El Consejo de Administración Legislativa de la Asamblea Nacional admitió el proyecto de Código Orgánico del Trabajo, presentado por le Frente Unitario de Trabajadores y Unión General de Trabajadores del Ecuador, el mismo que recoge un tema pendiente en nuestra legislación laboral: el Acoso Sexual en el trabajo.
El Acoso Sexual no es una materia nueva dentro de nuestra avanzada normativa en temas de protección a la mujer. La Constitución prohíbe toda forma de discriminación, acoso o acto de violencia, sea ésta directa o indirecta, que afecte a las mujeres en el trabajo, y el Código Penal sanciona con prisión de seis meses a dos años a quien solicite favores de naturaleza sexual, para sí o para un tercero, prevaliéndose de una situación de superioridad laboral.
Aún en tiempos de “revolución”, mostrar evidencias de este censurable hecho ha sido una tarea imposible para miles de ecuatorianas, dado que en nuestro sistema procesal dispositivo es obligación del actor probar los hechos que ha propuesto afirmativamente, y que ha negado el demandado.

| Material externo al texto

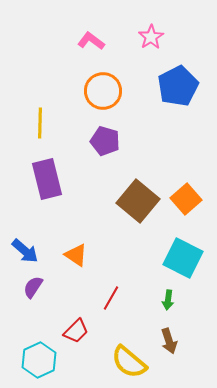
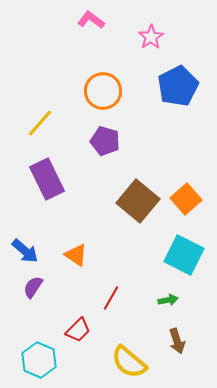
pink L-shape: moved 21 px up
yellow line: rotated 40 degrees clockwise
purple rectangle: rotated 12 degrees counterclockwise
cyan square: moved 1 px right, 3 px up
green arrow: rotated 108 degrees counterclockwise
red trapezoid: moved 2 px right, 1 px up
brown arrow: moved 8 px right
cyan hexagon: rotated 12 degrees counterclockwise
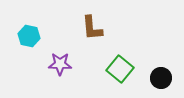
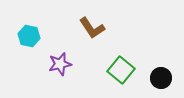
brown L-shape: rotated 28 degrees counterclockwise
purple star: rotated 15 degrees counterclockwise
green square: moved 1 px right, 1 px down
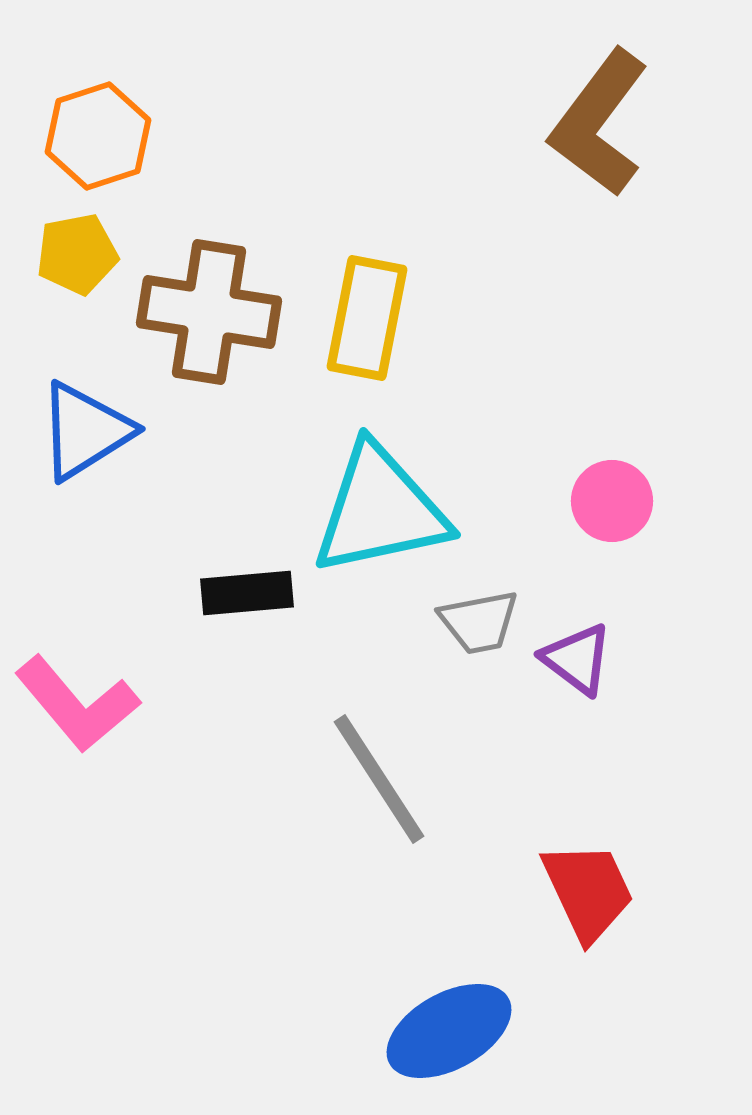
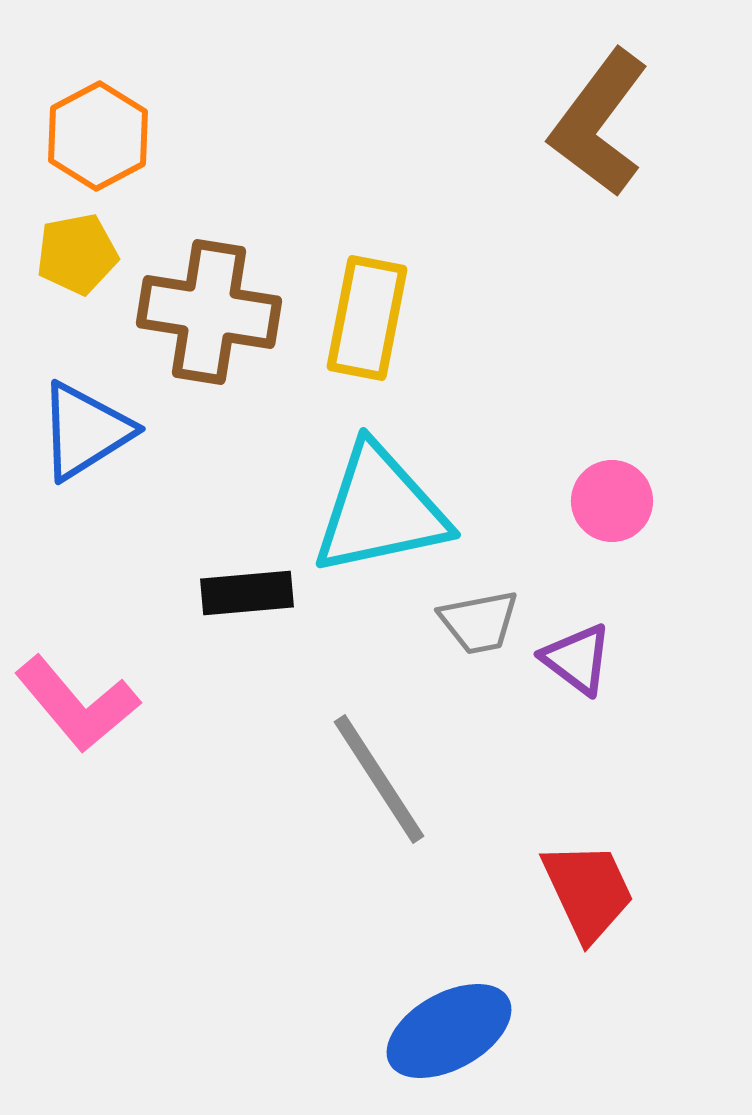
orange hexagon: rotated 10 degrees counterclockwise
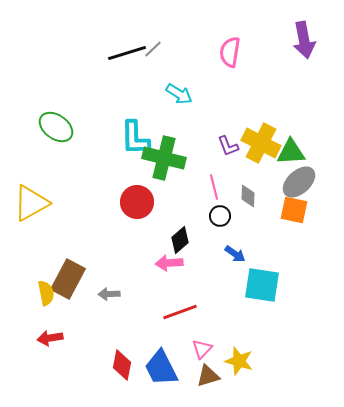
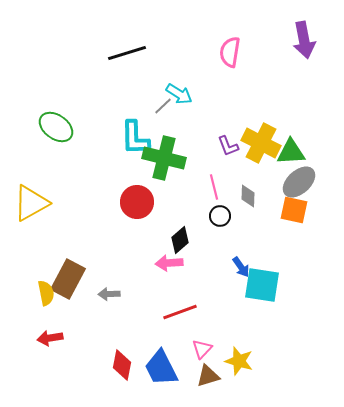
gray line: moved 10 px right, 57 px down
blue arrow: moved 6 px right, 13 px down; rotated 20 degrees clockwise
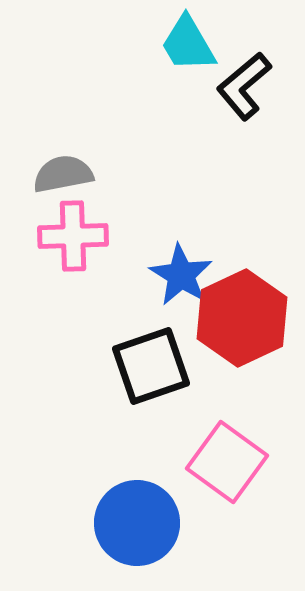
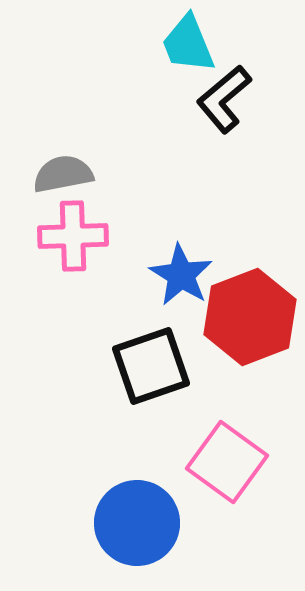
cyan trapezoid: rotated 8 degrees clockwise
black L-shape: moved 20 px left, 13 px down
red hexagon: moved 8 px right, 1 px up; rotated 4 degrees clockwise
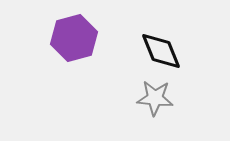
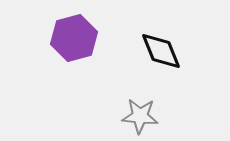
gray star: moved 15 px left, 18 px down
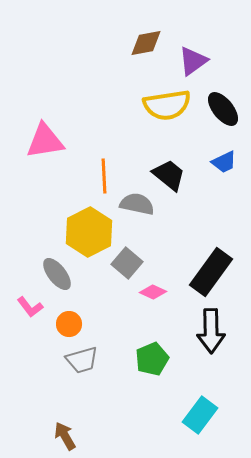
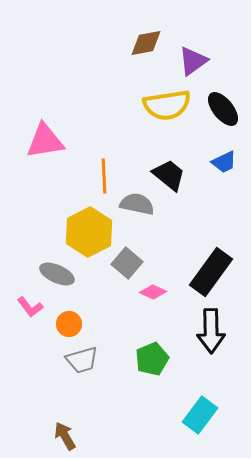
gray ellipse: rotated 28 degrees counterclockwise
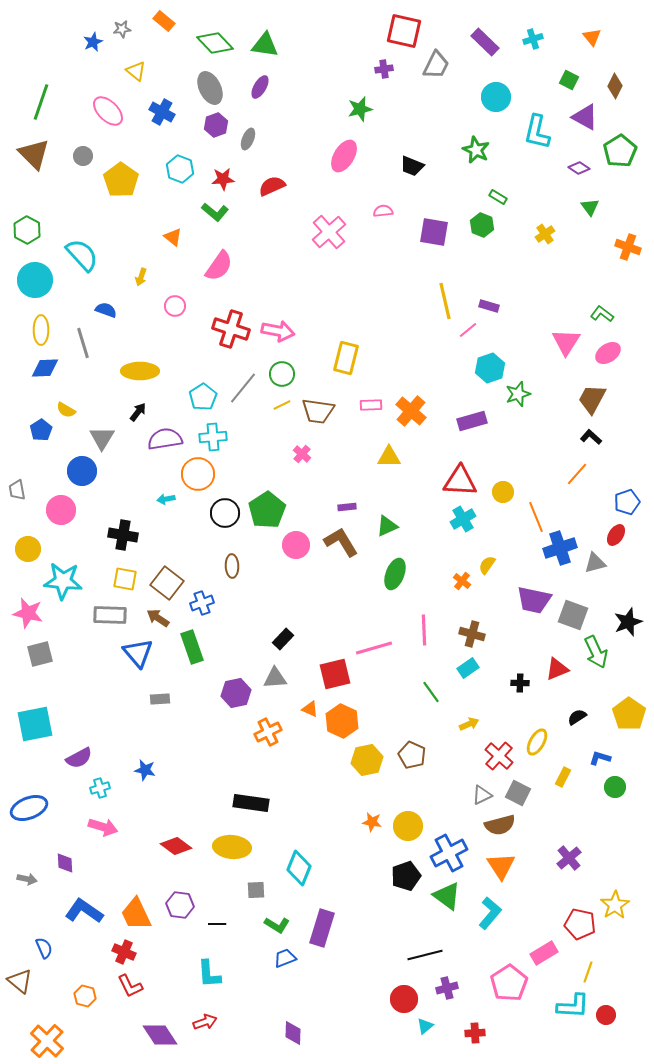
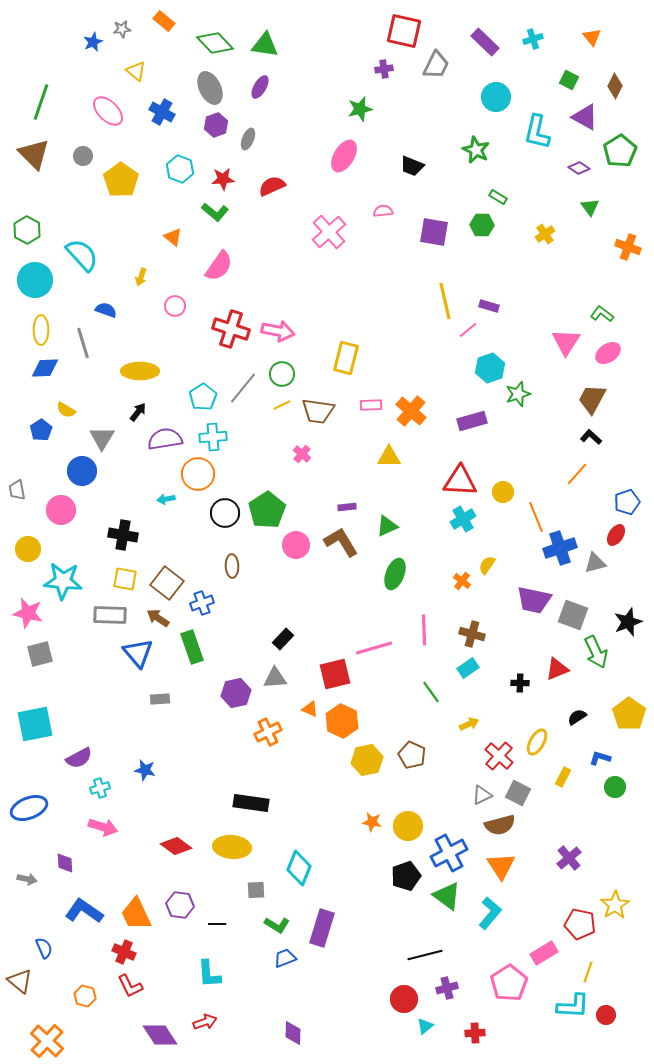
green hexagon at (482, 225): rotated 20 degrees counterclockwise
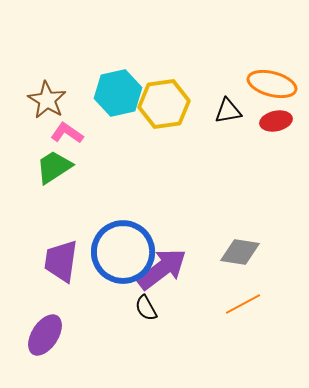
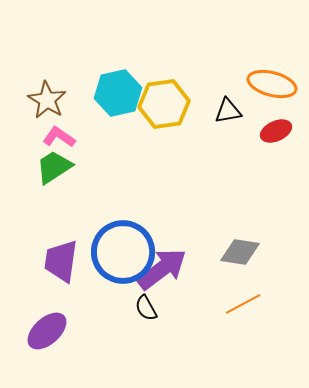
red ellipse: moved 10 px down; rotated 12 degrees counterclockwise
pink L-shape: moved 8 px left, 4 px down
purple ellipse: moved 2 px right, 4 px up; rotated 15 degrees clockwise
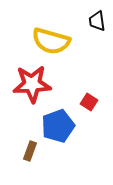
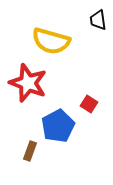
black trapezoid: moved 1 px right, 1 px up
red star: moved 4 px left, 1 px up; rotated 24 degrees clockwise
red square: moved 2 px down
blue pentagon: rotated 8 degrees counterclockwise
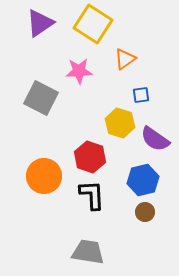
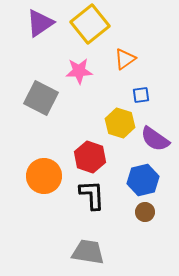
yellow square: moved 3 px left; rotated 18 degrees clockwise
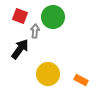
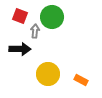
green circle: moved 1 px left
black arrow: rotated 55 degrees clockwise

Por esta razón muchas mujeres no se atreven a denunciar estos terribles hechos, conocedoras de que la acción inmediata por parte del patrono, pudiera ser el despido, acompañado de una denunciada por injurias.
El proyecto trata este vacío de la ley, disponiendo que la persona afectada deberá presentar su acusación por escrito a la Dirección Regional del Trabajo, y que para comprobar el acoso “será prueba suficiente la denuncia simultánea o reiterada, por más de dos veces, contra la misma persona, por distintas personas”. Note usted que la carga de la prueba se invertiría, y recaería sobre el demandado, es decir, el empleador, quien si no lograre probar su inocencia, deberá indemnizar por despido intempestivo a la trabajadora, sin perjuicio de las acciones legales de las que podría ser acusado.
La acción afirmativa de invertir la carga de la prueba a favor de la mujer es una necesidad imperante, sin embargo esta debe ser cuidadosamente regulada para no vulnerar el principio constitucional que toda persona es inocente, mientras no se pruebe lo contario.